**DATASET SECTION**
····················
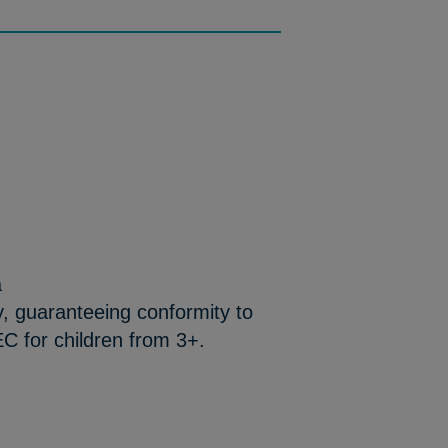
a
y, guaranteeing conformity to
C for children from 3+.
····················
**WORK ITEM**
Retype the listing exactly. Leave the pictures out.

**REPLY TO THE EXERCISE**
a
y, guaranteeing conformity to
C for children from 3+.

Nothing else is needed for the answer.